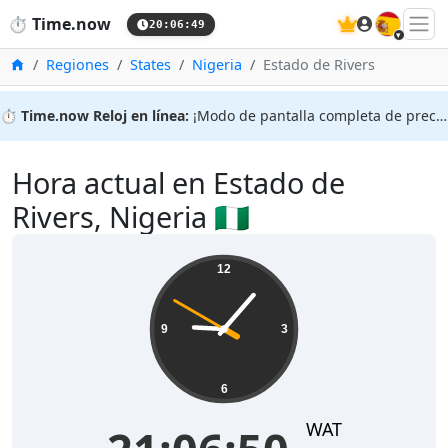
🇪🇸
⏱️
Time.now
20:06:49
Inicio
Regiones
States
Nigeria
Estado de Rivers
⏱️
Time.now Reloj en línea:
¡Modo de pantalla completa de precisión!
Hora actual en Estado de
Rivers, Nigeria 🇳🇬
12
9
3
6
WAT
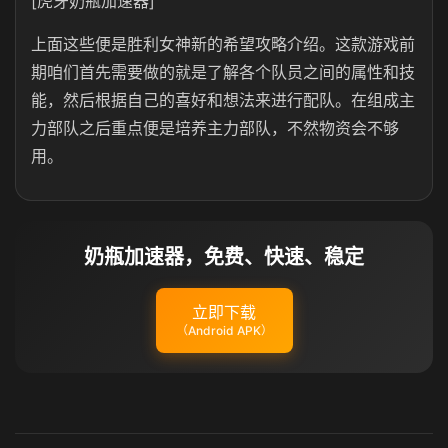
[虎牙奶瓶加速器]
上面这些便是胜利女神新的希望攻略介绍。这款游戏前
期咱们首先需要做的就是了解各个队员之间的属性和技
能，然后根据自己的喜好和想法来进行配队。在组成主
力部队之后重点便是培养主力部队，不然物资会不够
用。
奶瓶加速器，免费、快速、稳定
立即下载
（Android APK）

----

### WHAT THE TASK ASKS
For this exercise, gather every line of the data that contains the word "Estado".

### FINISHED EXERCISE
Estado de Rivers
Hora actual en Estado de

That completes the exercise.